Is it possible to apply Bedfords law to a set of numbers that range from 1.00 to 15.00 (accuracy to two decimal places) and how?
Sorry, that’s Benford’s law, not Bedford’s.
The set of numbers I want to test with Benfords law is the results from an exam that I believe was rigged.
Benford’s Law applies only to log-normal distributions, which yours probably is not. The really interesting part of Benford’s Law isn’t the law itself, but the observation that log-normal distributions (or at least, distributions close enough to log-normal that it makes a good approximation) are surprisingly common.
In you case, you would want to start by constructing some model for what you’d expect the distribution to be to begin with. What’s your set of data? Is it the set of scores from the various students who took the exam? Those are usually bimodal, with one hump corresponding to the students who studied, and another hump corresponding to the students who didn’t. A simple model would thus have about five parameters that you’d have to find.

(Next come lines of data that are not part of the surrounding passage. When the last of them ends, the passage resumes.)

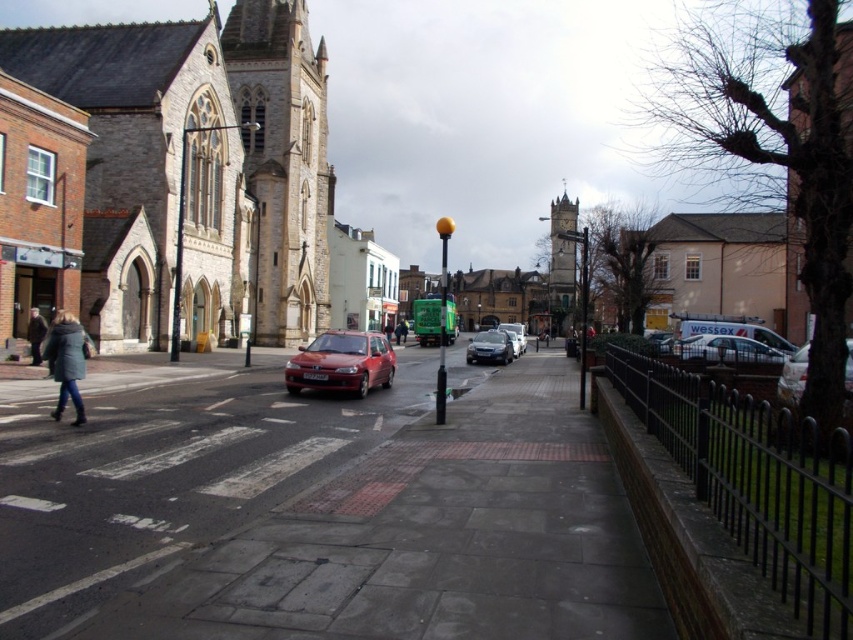 Question: Which point is closer to the camera?

Choices:
 (A) (785, 387)
 (B) (793, 211)
 (C) (164, 548)
 (D) (30, 339)

Answer: (C)

Question: Is metallic silver van at right wider than satin silver sedan at center?

Choices:
 (A) yes
 (B) no

Answer: (B)

Question: Which point is farther to the camera?

Choices:
 (A) smooth brown church at right
 (B) white metallic van at center-right
 (C) white matte building at center

Answer: (C)

Question: Does white matte building at center have a larger size compared to smooth brown church at right?

Choices:
 (A) yes
 (B) no

Answer: (A)

Question: Considering the relative positions of dark green coat at left and satin silver sedan at center in the image provided, where is dark green coat at left located with respect to satin silver sedan at center?

Choices:
 (A) left
 (B) right

Answer: (A)

Question: Among these points, which one is nearest to the camera?

Choices:
 (A) (840, 243)
 (B) (38, 352)
 (C) (322, 369)
 (D) (76, 378)

Answer: (A) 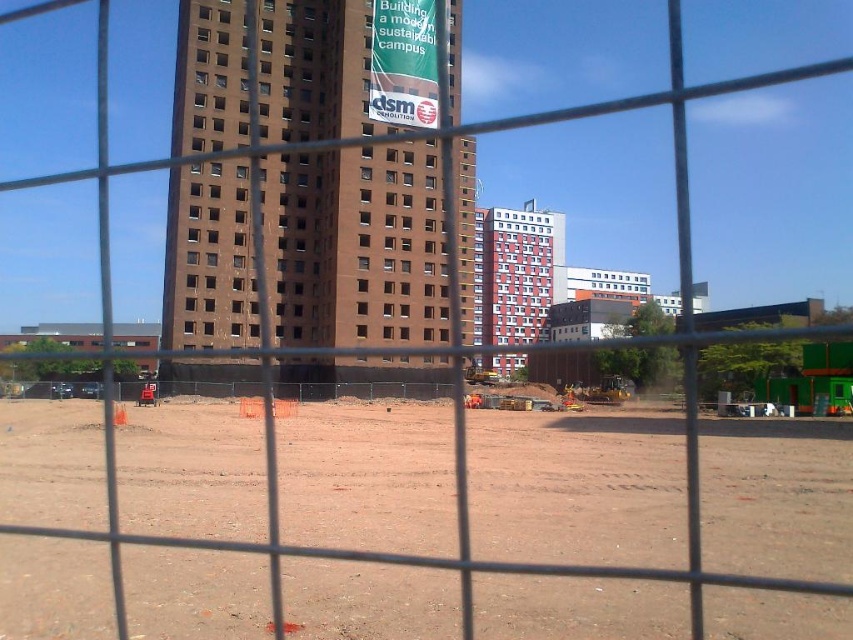 You are a construction worker standing on the brown dirt field at center. You need to place a heavy equipment on the ground. Can you place it on the brown brick building at center?

The brown dirt field at center is positioned under brown brick building at center, so you cannot place the heavy equipment on the brown brick building at center because it is elevated above the dirt field.

You are a construction worker standing at the entrance of the construction site. You need to move a heavy tool from the brown brick building at center to the brown dirt field at center. Which direction should you move the tool to reach the dirt field?

The brown dirt field at center is positioned on the right side of the brown brick building at center, so you should move the tool to the right to reach the dirt field.

What are the coordinates of the brown dirt field at center?

The coordinates of the brown dirt field at center are at point (577, 488). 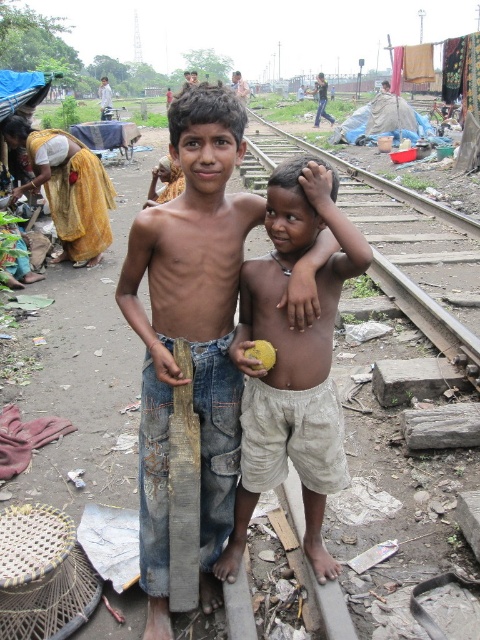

There’s no reason you can’t apply the Benford probabilities to any interval. I’ve been told that people use them to look for bogus “random” data, because people constructing data tend to make numbers beginning with higher numbers too common, and the predictions as generated by Benford give the real rate of incidence.
If it bothers you that you have part of the range covered by the range of 1 to 9, and part by numbers beginning with “1”
, so you think that your results will be skewed, consider this: The Benford vprobabilities are unchanged by multiplication. In other words, it doesn’t matter if you’re cataloguing, say, the lengths of river as measured in miles, or in kilometers. Or in feet, for that matter. So multiply all your numbers by 1/1.5 = 0.666666667 before you take the first digit and “bin” it.
One way you can see that the Benford digits are insenmsitive to such m,ultiplication is to view the numbers as if they’re on a circular slide rule, which has the 1 at the low end joined to the 1 on a linear slide rule at the high end. The probability that a number will begin with a particular digit is proportional to the next number’s width on a slide rule, so “1” shows up as the first digit almost 1/3 of the time (actually 30.103% of the time, since the log base 10 of 2 is 0.30103). If you view numbers generated at random as occupying with equal probability any angle along that circular slide rule, then the probability of a number starting with digit n will be the width of the n + 1 slot on there = (log (n + 1)/ log(n)) Multiplying the digits all by any number is equivalent to simply rotating them relative to the sl;ide rule (just as multiplication on a circular slide rule is equivalewnt to rotating one circular rule relative to another).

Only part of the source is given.